Cross-posted from GlobalPost.
BAMAKO, Mali — Malian voters will head to the polls on Sunday in a presidential election meant to press the restart button on what was until last year considered a democratic model in West Africa.
Twenty-seven candidates are vying to lead the country out of its darkest chapter in recent memory. A coup d’état in March 2012 saw the country’s long-serving president deposed five weeks before elections set to choose his successor, as the country’s vast north fell to Al Qaeda-linked rebels.
Only an eleventh-hour intervention by former colonial power France in January spared the rest of the country a similar fate.

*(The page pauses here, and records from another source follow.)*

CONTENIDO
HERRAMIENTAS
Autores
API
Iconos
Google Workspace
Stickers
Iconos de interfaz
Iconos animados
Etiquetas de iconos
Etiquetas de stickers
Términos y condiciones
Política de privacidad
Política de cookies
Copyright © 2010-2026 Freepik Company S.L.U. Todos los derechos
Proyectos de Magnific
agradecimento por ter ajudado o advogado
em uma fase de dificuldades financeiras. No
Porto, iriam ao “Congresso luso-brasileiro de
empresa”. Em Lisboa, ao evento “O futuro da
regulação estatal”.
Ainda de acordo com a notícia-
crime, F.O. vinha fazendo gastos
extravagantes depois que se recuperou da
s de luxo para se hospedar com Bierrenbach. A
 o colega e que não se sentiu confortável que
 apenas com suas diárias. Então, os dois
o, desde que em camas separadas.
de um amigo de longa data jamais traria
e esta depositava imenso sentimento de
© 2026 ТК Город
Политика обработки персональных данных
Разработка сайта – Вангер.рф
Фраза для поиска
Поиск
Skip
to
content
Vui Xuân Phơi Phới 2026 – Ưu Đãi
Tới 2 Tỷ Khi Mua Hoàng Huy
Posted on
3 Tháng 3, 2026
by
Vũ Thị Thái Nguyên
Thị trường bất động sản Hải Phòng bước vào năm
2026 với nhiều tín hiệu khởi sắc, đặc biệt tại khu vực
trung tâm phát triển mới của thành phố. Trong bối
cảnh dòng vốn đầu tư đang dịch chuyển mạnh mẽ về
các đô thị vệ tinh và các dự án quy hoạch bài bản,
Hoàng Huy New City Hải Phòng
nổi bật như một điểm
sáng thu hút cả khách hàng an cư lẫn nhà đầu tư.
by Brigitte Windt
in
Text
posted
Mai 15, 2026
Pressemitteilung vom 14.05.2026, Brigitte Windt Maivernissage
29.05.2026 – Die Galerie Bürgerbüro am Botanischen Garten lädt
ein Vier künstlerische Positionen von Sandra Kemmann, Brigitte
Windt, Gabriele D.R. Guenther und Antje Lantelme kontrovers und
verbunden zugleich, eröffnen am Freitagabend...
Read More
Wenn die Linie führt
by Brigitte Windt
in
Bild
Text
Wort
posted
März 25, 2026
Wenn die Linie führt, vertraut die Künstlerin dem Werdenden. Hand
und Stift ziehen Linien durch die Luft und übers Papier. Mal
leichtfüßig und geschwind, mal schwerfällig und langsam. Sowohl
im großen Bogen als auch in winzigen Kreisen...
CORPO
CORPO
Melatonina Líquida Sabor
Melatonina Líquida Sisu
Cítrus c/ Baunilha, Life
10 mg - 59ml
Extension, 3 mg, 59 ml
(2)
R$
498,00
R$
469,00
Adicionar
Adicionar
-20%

In a frantic three-week campaign period, candidates have crisscrossed the country, staging rallies before thousands of supporters.
The capital Bamako is saturated with billboards and flyers bearing the candidates’ faces and slogans. The interim government declared Friday a national holiday to boost distribution rates of the biometric identification, or NINA, cards required to vote.

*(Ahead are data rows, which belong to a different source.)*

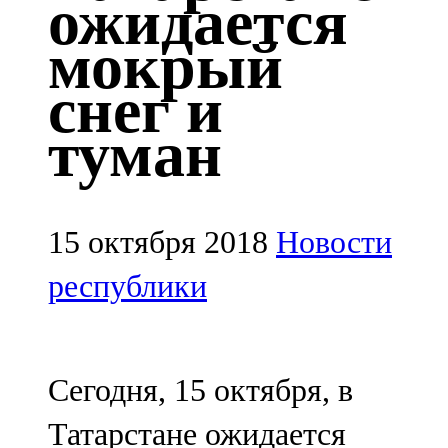
ожидается
Казан
мокрый
91,5 FM
снег и
Кайбыч
туман
106,1 FM
Кама тамагы
71,51 FM
15 октября 2018
Новости
Кукмара
республики
107,9 FM
Лениногорский
Сегодня, 15 октября, в
102,1 FM
Татарстане ожидается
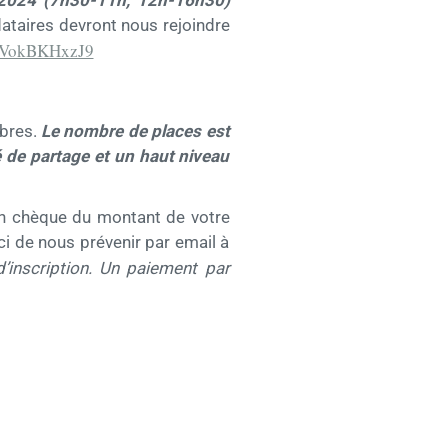
ataires devront nous rejoindre
uVokBKHxzJ9
ibres.
Le nombre de places est
 de partage et un haut niveau
un chèque du montant de votre
rci de nous prévenir par email à
d’inscription. Un paiement par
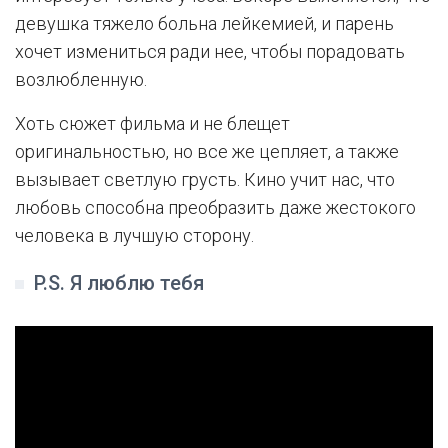
девушка тяжело больна лейкемией, и парень
хочет измениться ради нее, чтобы порадовать
возлюбленную.
Хоть сюжет фильма и не блещет
оригинальностью, но все же цепляет, а также
вызывает светлую грусть. Кино учит нас, что
любовь способна преобразить даже жестокого
человека в лучшую сторону.
P.S. Я люблю тебя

But less than 24 hours before polls open Sunday morning, the prospects of a credible and inclusive election remain in question.
The timing of the election has been fast-tracked under intense pressure from international donors, namely France. About $4 billion of aid money is blocked until an elected government takes power.
The race to organize the poll has produced countless logistical headaches. The government only started distributing NINA cards to Mali’s more than 6.8 million registered voters a month ago.
Over 500,000 Malians remain displaced after the turmoil in the north — either internally or abroad — according to the latest UN figures. Reports suggest that only a tiny fraction of them will be able to vote.